* _Assignment_
Would you copy all lines in the data that contain the word "chevron"?

· · · · ·

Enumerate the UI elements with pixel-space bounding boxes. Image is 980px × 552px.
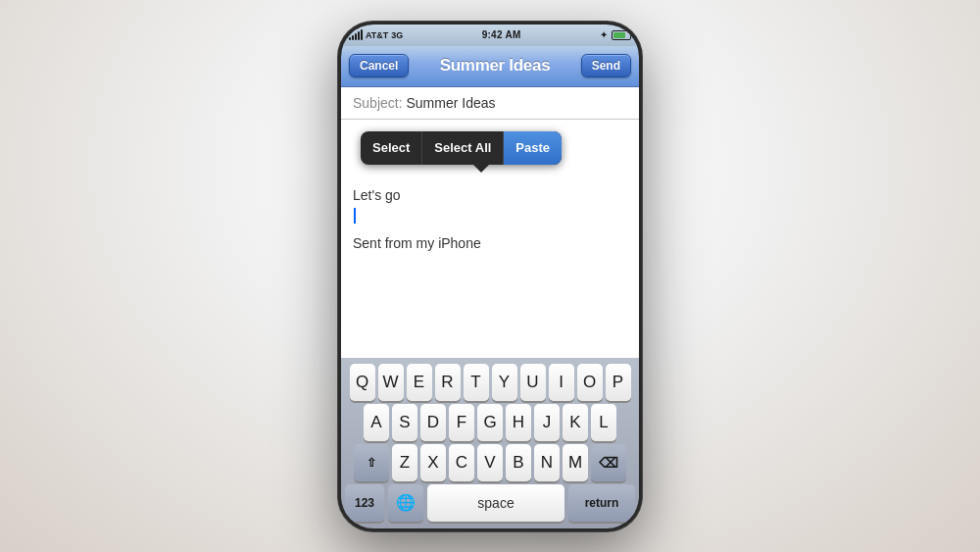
key-x[interactable]: X (420, 444, 446, 481)
status-right: ✦ (600, 29, 631, 40)
key-u[interactable]: U (520, 364, 546, 401)
space-key[interactable]: space (427, 484, 564, 522)
key-n[interactable]: N (534, 444, 560, 481)
key-j[interactable]: J (534, 404, 560, 441)
cancel-button[interactable]: Cancel (349, 54, 409, 77)
key-r[interactable]: R (435, 364, 461, 401)
key-b[interactable]: B (506, 444, 531, 481)
key-s[interactable]: S (392, 404, 417, 441)
globe-key[interactable]: 🌐 (388, 484, 423, 522)
subject-line: Subject: Summer Ideas (341, 87, 639, 120)
key-l[interactable]: L (591, 404, 616, 441)
keyboard-row-bottom: 123 🌐 space return (345, 484, 635, 522)
key-o[interactable]: O (577, 364, 603, 401)
numbers-key[interactable]: 123 (345, 484, 384, 522)
key-c[interactable]: C (449, 444, 474, 481)
return-key[interactable]: return (568, 484, 635, 522)
carrier-label: AT&T (366, 30, 388, 40)
network-label: 3G (391, 30, 403, 40)
key-q[interactable]: Q (350, 364, 375, 401)
navigation-bar: Cancel Summer Ideas Send (341, 46, 639, 87)
battery-fill (613, 32, 625, 38)
delete-key[interactable]: ⌫ (591, 444, 626, 481)
time-label: 9:42 AM (482, 29, 521, 40)
select-all-button[interactable]: Select All (422, 131, 504, 165)
text-cursor (354, 208, 356, 224)
bluetooth-icon: ✦ (600, 29, 608, 40)
keyboard: Q W E R T Y U I O P A S D F G H J K L ⇧ … (341, 358, 639, 528)
key-y[interactable]: Y (492, 364, 517, 401)
subject-label: Subject: (353, 95, 403, 111)
key-g[interactable]: G (477, 404, 503, 441)
paste-button[interactable]: Paste (504, 131, 562, 165)
key-d[interactable]: D (420, 404, 446, 441)
signal-icon (349, 30, 363, 40)
keyboard-row-3: ⇧ Z X C V B N M ⌫ (345, 444, 635, 481)
keyboard-row-2: A S D F G H J K L (345, 404, 635, 441)
email-content: Subject: Summer Ideas Select Select All … (341, 87, 639, 358)
key-a[interactable]: A (364, 404, 389, 441)
send-button[interactable]: Send (581, 54, 631, 77)
shift-key[interactable]: ⇧ (354, 444, 389, 481)
battery-icon (612, 30, 631, 40)
body-text: Let's go (353, 186, 627, 206)
keyboard-row-1: Q W E R T Y U I O P (345, 364, 635, 401)
subject-value: Summer Ideas (406, 95, 495, 111)
email-body[interactable]: Select Select All Paste Let's go Sent fr… (341, 120, 639, 358)
key-h[interactable]: H (506, 404, 531, 441)
key-m[interactable]: M (563, 444, 588, 481)
key-z[interactable]: Z (392, 444, 417, 481)
select-button[interactable]: Select (361, 131, 422, 165)
context-menu-arrow (473, 165, 489, 173)
email-signature: Sent from my iPhone (353, 234, 627, 254)
key-e[interactable]: E (407, 364, 432, 401)
phone-device: AT&T 3G 9:42 AM ✦ Cancel Summer Ideas Se… (338, 22, 642, 531)
nav-title: Summer Ideas (440, 56, 551, 75)
status-left: AT&T 3G (349, 30, 403, 40)
key-t[interactable]: T (464, 364, 489, 401)
key-k[interactable]: K (563, 404, 588, 441)
context-menu: Select Select All Paste (361, 131, 562, 173)
context-menu-bubble: Select Select All Paste (361, 131, 562, 165)
key-w[interactable]: W (378, 364, 404, 401)
key-v[interactable]: V (477, 444, 503, 481)
key-f[interactable]: F (449, 404, 474, 441)
key-i[interactable]: I (549, 364, 574, 401)
status-bar: AT&T 3G 9:42 AM ✦ (341, 25, 639, 46)
key-p[interactable]: P (606, 364, 631, 401)
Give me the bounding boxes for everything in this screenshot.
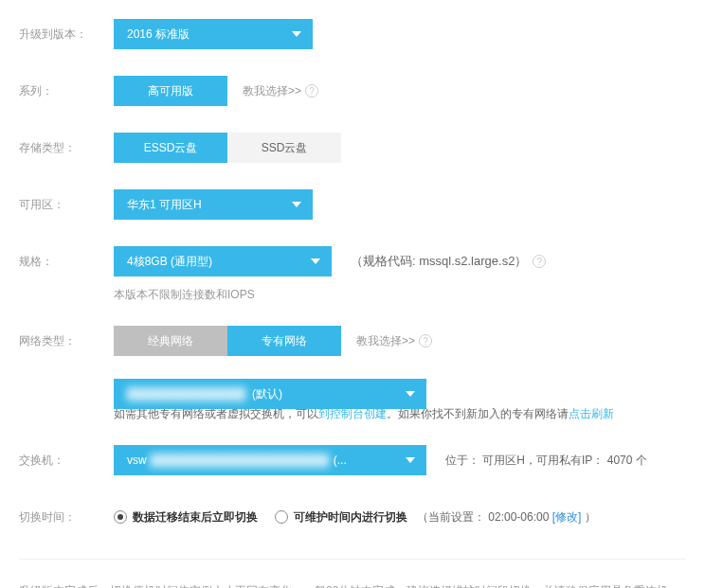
spec-dropdown[interactable]: 4核8GB (通用型) xyxy=(114,246,332,276)
vswitch-display-suffix: (... xyxy=(334,454,347,467)
series-label: 系列： xyxy=(19,83,114,99)
vswitch-dropdown[interactable]: vsw ██████████████████ (... xyxy=(114,445,426,475)
storage-option-ssd[interactable]: SSD云盘 xyxy=(227,133,341,163)
switch-window-text: （当前设置： 02:00-06:00 [修改] ） xyxy=(417,509,596,526)
spec-dropdown-value: 4核8GB (通用型) xyxy=(127,254,212,270)
network-option-vpc[interactable]: 专有网络 xyxy=(227,326,341,356)
version-label: 升级到版本： xyxy=(19,27,114,43)
radio-label-immediate: 数据迁移结束后立即切换 xyxy=(133,509,258,526)
chevron-down-icon xyxy=(292,31,301,37)
chevron-down-icon xyxy=(406,391,415,397)
zone-dropdown-value: 华东1 可用区H xyxy=(127,197,202,213)
vpc-masked-value: ████████████ xyxy=(127,387,246,401)
switch-time-label: 切换时间： xyxy=(19,509,114,526)
storage-label: 存储类型： xyxy=(19,140,114,156)
vswitch-masked-value: ██████████████████ xyxy=(151,454,330,467)
version-dropdown[interactable]: 2016 标准版 xyxy=(114,19,313,49)
help-icon: ? xyxy=(419,334,432,347)
radio-icon xyxy=(114,510,127,524)
footer-note: 升级版本完成后，切换停机时间依实例大小不同有变化，一般20分钟内完成，建议选择维… xyxy=(19,559,686,588)
network-help-link[interactable]: 教我选择>> ? xyxy=(356,333,432,349)
storage-option-essd[interactable]: ESSD云盘 xyxy=(114,133,227,163)
series-help-link[interactable]: 教我选择>> ? xyxy=(243,83,318,99)
vpc-dropdown[interactable]: ████████████ (默认) xyxy=(114,379,426,409)
vswitch-prefix: vsw xyxy=(127,454,147,467)
switch-time-radio-window[interactable]: 可维护时间内进行切换 （当前设置： 02:00-06:00 [修改] ） xyxy=(275,509,596,526)
vpc-console-link[interactable]: 到控制台创建 xyxy=(318,407,387,420)
network-label: 网络类型： xyxy=(19,333,114,349)
radio-icon xyxy=(275,510,288,524)
spec-label: 规格： xyxy=(19,254,114,270)
radio-label-window: 可维护时间内进行切换 xyxy=(294,509,407,526)
zone-dropdown[interactable]: 华东1 可用区H xyxy=(114,189,313,220)
version-dropdown-value: 2016 标准版 xyxy=(127,27,190,43)
help-icon: ? xyxy=(305,84,318,98)
modify-window-link[interactable]: [修改] xyxy=(552,510,582,524)
series-option-ha[interactable]: 高可用版 xyxy=(114,76,227,106)
vpc-refresh-link[interactable]: 点击刷新 xyxy=(569,407,614,420)
chevron-down-icon xyxy=(292,202,301,207)
switch-time-radio-immediate[interactable]: 数据迁移结束后立即切换 xyxy=(114,509,258,526)
network-option-classic: 经典网络 xyxy=(114,326,227,356)
help-icon: ? xyxy=(533,255,546,268)
vswitch-label: 交换机： xyxy=(19,453,114,469)
vswitch-location: 位于： 可用区H，可用私有IP： 4070 个 xyxy=(445,453,647,469)
spec-code-text: （规格代码: mssql.s2.large.s2） ? xyxy=(351,253,546,270)
spec-note: 本版本不限制连接数和IOPS xyxy=(114,286,686,303)
chevron-down-icon xyxy=(406,457,415,463)
chevron-down-icon xyxy=(311,258,320,264)
zone-label: 可用区： xyxy=(19,197,114,213)
vpc-suffix: (默认) xyxy=(252,386,282,402)
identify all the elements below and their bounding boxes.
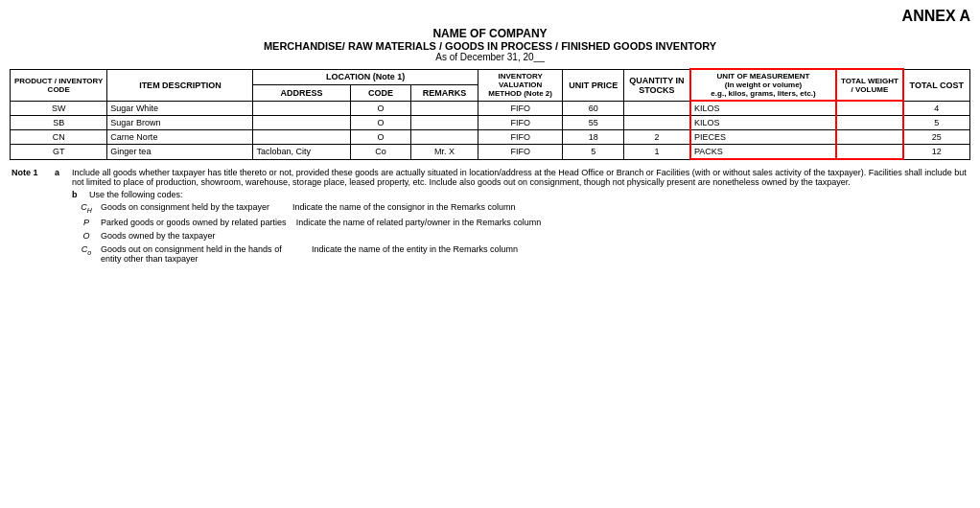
header-section: NAME OF COMPANY MERCHANDISE/ RAW MATERIA… bbox=[10, 27, 970, 62]
table-cell bbox=[411, 116, 478, 130]
item-desc-header: ITEM DESCRIPTION bbox=[107, 69, 253, 101]
page: ANNEX A NAME OF COMPANY MERCHANDISE/ RAW… bbox=[0, 0, 980, 275]
table-cell: CN bbox=[11, 130, 107, 145]
total-cost-header: TOTAL COST bbox=[903, 69, 970, 101]
code-description: Goods out on consignment held in the han… bbox=[101, 244, 312, 264]
quantity-in-stocks-header: QUANTITY IN STOCKS bbox=[623, 69, 690, 101]
table-cell: 12 bbox=[903, 145, 970, 160]
code-explain: Indicate the name of the entity in the R… bbox=[312, 244, 968, 264]
table-cell bbox=[411, 130, 478, 145]
table-cell: Carne Norte bbox=[107, 130, 253, 145]
code-explain bbox=[292, 231, 968, 241]
table-cell: 5 bbox=[563, 145, 623, 160]
address-header: ADDRESS bbox=[253, 85, 350, 102]
table-cell: 5 bbox=[903, 116, 970, 130]
table-cell: Tacloban, City bbox=[253, 145, 350, 160]
code-description: Parked goods or goods owned by related p… bbox=[101, 218, 296, 227]
table-cell bbox=[623, 101, 690, 116]
company-name: NAME OF COMPANY bbox=[10, 27, 970, 40]
table-cell: PIECES bbox=[690, 130, 836, 145]
table-cell: O bbox=[350, 101, 410, 116]
unit-of-measurement-header: UNIT OF MEASUREMENT (In weight or volume… bbox=[690, 69, 836, 101]
table-cell: 55 bbox=[563, 116, 623, 130]
table-cell: FIFO bbox=[478, 116, 563, 130]
table-cell: O bbox=[350, 130, 410, 145]
location-header: LOCATION (Note 1) bbox=[253, 69, 478, 85]
table-cell: FIFO bbox=[478, 101, 563, 116]
code-description: Goods on consignment held by the taxpaye… bbox=[101, 202, 292, 214]
table-cell: Sugar Brown bbox=[107, 116, 253, 130]
code-explain: Indicate the name of the consignor in th… bbox=[292, 202, 968, 214]
note1-label: Note 1 bbox=[12, 168, 55, 177]
table-cell: 1 bbox=[623, 145, 690, 160]
note1a-row: Note 1 a Include all goods whether taxpa… bbox=[12, 168, 968, 187]
table-row: GTGinger teaTacloban, CityCoMr. XFIFO51P… bbox=[11, 145, 970, 160]
code-symbol: P bbox=[72, 218, 101, 227]
table-cell: FIFO bbox=[478, 130, 563, 145]
note1a-label: a bbox=[55, 168, 72, 177]
note1b-label: b bbox=[72, 190, 89, 199]
table-cell: 25 bbox=[903, 130, 970, 145]
table-cell bbox=[836, 145, 903, 160]
code-symbol: Co bbox=[72, 244, 101, 264]
code-row: CHGoods on consignment held by the taxpa… bbox=[72, 202, 968, 214]
table-cell bbox=[836, 130, 903, 145]
table-cell: SW bbox=[11, 101, 107, 116]
table-cell: PACKS bbox=[690, 145, 836, 160]
code-symbol: CH bbox=[72, 202, 101, 214]
table-cell: Ginger tea bbox=[107, 145, 253, 160]
code-row: PParked goods or goods owned by related … bbox=[72, 218, 968, 227]
inventory-valuation-header: INVENTORY VALUATION METHOD (Note 2) bbox=[478, 69, 563, 101]
code-header: CODE bbox=[350, 85, 410, 102]
subtitle: MERCHANDISE/ RAW MATERIALS / GOODS IN PR… bbox=[10, 40, 970, 52]
notes-section: Note 1 a Include all goods whether taxpa… bbox=[10, 168, 970, 264]
table-cell bbox=[623, 116, 690, 130]
code-row: OGoods owned by the taxpayer bbox=[72, 231, 968, 241]
table-cell: KILOS bbox=[690, 116, 836, 130]
header-row-1: PRODUCT / INVENTORY CODE ITEM DESCRIPTIO… bbox=[11, 69, 970, 85]
codes-container: CHGoods on consignment held by the taxpa… bbox=[72, 202, 968, 264]
table-cell bbox=[836, 116, 903, 130]
annex-label: ANNEX A bbox=[10, 8, 970, 25]
table-cell bbox=[253, 116, 350, 130]
table-cell bbox=[836, 101, 903, 116]
total-weight-header: TOTAL WEIGHT / VOLUME bbox=[836, 69, 903, 101]
note1a-text: Include all goods whether taxpayer has t… bbox=[72, 168, 968, 187]
note1b-intro: Use the following codes: bbox=[89, 190, 968, 199]
table-cell bbox=[253, 101, 350, 116]
note1b-section: b Use the following codes: CHGoods on co… bbox=[72, 190, 968, 264]
table-cell: FIFO bbox=[478, 145, 563, 160]
table-row: SWSugar WhiteOFIFO60KILOS4 bbox=[11, 101, 970, 116]
code-description: Goods owned by the taxpayer bbox=[101, 231, 292, 241]
table-cell: Sugar White bbox=[107, 101, 253, 116]
table-cell: Mr. X bbox=[411, 145, 478, 160]
table-cell bbox=[411, 101, 478, 116]
code-symbol: O bbox=[72, 231, 101, 241]
remarks-header: REMARKS bbox=[411, 85, 478, 102]
table-cell: O bbox=[350, 116, 410, 130]
table-cell: 18 bbox=[563, 130, 623, 145]
as-of: As of December 31, 20__ bbox=[10, 52, 970, 62]
note1b-intro-row: b Use the following codes: bbox=[72, 190, 968, 199]
code-row: CoGoods out on consignment held in the h… bbox=[72, 244, 968, 264]
table-cell: Co bbox=[350, 145, 410, 160]
table-cell: SB bbox=[11, 116, 107, 130]
table-cell: 2 bbox=[623, 130, 690, 145]
table-row: SBSugar BrownOFIFO55KILOS5 bbox=[11, 116, 970, 130]
table-row: CNCarne NorteOFIFO182PIECES25 bbox=[11, 130, 970, 145]
table-cell bbox=[253, 130, 350, 145]
unit-price-header: UNIT PRICE bbox=[563, 69, 623, 101]
product-code-header: PRODUCT / INVENTORY CODE bbox=[11, 69, 107, 101]
annex-title: ANNEX A bbox=[902, 8, 970, 24]
inventory-table: PRODUCT / INVENTORY CODE ITEM DESCRIPTIO… bbox=[10, 68, 970, 160]
table-cell: 60 bbox=[563, 101, 623, 116]
table-cell: KILOS bbox=[690, 101, 836, 116]
table-cell: GT bbox=[11, 145, 107, 160]
code-explain: Indicate the name of related party/owner… bbox=[296, 218, 968, 227]
table-cell: 4 bbox=[903, 101, 970, 116]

· · · · ·

* _Answer space_
chevron-down-icon xyxy=(292,31,301,37)
chevron-down-icon xyxy=(406,391,415,397)
chevron-down-icon xyxy=(292,202,301,207)
chevron-down-icon xyxy=(406,457,415,463)
chevron-down-icon xyxy=(311,258,320,264)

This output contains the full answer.